▶ _TASK INSTRUCTIONS_:
Work out how many lines in the records include the word "Ffront", then answer with nothing but that number.

▶ _Bounding box prediction data_:
------------------------------

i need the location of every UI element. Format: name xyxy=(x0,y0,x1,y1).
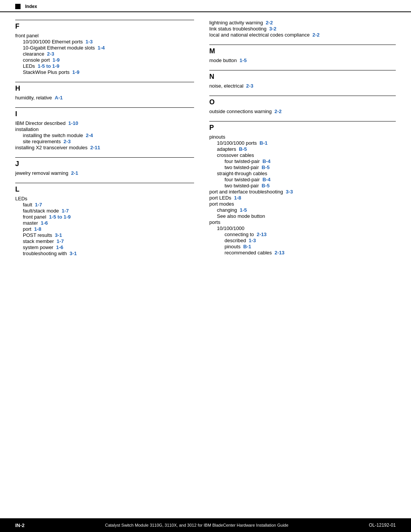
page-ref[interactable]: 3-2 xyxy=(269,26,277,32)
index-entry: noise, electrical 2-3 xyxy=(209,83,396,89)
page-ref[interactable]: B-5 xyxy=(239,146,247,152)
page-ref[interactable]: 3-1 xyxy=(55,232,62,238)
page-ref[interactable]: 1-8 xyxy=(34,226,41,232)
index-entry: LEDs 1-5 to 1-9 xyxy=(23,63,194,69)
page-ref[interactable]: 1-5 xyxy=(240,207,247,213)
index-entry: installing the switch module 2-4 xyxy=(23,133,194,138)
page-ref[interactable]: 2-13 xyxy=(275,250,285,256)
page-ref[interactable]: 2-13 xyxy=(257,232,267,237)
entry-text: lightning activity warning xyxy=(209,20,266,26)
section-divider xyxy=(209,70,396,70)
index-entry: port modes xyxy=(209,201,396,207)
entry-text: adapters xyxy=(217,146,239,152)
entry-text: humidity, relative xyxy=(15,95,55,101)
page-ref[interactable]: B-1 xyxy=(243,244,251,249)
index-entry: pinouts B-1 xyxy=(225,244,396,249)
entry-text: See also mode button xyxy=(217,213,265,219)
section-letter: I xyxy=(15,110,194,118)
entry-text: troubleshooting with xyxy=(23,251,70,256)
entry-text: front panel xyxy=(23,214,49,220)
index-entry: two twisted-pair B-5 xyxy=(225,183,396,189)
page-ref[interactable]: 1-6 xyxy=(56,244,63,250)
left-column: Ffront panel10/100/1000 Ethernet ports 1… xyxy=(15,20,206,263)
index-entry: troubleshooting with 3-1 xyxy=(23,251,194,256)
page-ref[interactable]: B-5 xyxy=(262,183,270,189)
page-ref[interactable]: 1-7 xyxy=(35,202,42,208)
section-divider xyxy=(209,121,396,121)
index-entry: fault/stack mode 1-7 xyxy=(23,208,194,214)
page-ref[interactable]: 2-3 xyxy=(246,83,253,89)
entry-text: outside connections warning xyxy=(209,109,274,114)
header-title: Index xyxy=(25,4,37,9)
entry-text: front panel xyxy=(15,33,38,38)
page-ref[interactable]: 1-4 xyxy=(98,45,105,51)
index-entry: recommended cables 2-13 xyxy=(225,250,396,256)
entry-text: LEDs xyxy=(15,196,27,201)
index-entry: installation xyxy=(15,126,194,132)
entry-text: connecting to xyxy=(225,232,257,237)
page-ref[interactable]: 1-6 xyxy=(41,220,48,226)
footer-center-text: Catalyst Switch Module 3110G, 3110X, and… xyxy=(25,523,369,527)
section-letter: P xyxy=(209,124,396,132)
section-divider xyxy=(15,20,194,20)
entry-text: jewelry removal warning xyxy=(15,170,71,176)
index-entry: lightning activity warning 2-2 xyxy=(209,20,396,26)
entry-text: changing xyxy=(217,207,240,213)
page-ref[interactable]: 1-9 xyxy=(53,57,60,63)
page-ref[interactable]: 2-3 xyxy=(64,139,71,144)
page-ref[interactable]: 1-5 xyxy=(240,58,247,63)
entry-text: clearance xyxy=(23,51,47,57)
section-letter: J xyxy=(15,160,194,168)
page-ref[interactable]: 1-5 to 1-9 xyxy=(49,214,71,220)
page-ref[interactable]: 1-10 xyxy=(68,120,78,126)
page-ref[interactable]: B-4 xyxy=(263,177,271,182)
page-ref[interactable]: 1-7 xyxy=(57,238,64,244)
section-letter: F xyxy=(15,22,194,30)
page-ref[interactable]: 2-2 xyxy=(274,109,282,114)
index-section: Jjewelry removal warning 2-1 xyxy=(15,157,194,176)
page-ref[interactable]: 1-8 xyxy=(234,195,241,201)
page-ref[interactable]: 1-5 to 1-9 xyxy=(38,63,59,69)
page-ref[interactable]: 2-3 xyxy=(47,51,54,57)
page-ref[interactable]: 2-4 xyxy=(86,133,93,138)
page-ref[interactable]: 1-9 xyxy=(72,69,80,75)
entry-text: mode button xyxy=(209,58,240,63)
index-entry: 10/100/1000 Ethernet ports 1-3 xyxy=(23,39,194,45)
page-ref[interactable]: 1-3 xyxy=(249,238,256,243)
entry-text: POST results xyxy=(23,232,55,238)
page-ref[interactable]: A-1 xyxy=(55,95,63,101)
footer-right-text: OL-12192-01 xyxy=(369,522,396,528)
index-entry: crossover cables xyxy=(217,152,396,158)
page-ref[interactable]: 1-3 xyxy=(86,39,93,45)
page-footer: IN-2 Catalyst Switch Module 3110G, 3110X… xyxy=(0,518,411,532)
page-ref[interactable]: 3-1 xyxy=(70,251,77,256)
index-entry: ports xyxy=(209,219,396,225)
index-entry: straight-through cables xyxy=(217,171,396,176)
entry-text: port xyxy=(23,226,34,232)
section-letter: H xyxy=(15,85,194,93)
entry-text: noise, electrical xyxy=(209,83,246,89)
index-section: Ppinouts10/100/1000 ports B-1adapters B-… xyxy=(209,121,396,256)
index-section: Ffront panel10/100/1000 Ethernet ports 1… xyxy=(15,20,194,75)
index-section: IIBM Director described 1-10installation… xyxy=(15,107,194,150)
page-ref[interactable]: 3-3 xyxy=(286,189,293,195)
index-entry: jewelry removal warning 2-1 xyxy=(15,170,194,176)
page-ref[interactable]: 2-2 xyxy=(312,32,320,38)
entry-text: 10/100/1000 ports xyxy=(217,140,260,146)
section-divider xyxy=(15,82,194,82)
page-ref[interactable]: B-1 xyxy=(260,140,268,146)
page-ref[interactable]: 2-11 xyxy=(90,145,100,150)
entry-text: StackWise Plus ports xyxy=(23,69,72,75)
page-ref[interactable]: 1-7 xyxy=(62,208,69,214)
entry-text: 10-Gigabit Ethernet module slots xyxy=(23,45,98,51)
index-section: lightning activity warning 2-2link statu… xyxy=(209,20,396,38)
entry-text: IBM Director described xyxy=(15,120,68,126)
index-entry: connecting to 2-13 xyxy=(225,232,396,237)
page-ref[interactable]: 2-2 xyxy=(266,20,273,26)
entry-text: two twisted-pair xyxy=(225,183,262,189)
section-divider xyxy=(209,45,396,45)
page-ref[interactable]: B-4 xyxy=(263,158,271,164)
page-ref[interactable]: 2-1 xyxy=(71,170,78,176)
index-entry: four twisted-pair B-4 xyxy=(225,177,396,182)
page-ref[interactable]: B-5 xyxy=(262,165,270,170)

------------------------------

▶ _SOLUTION_:
2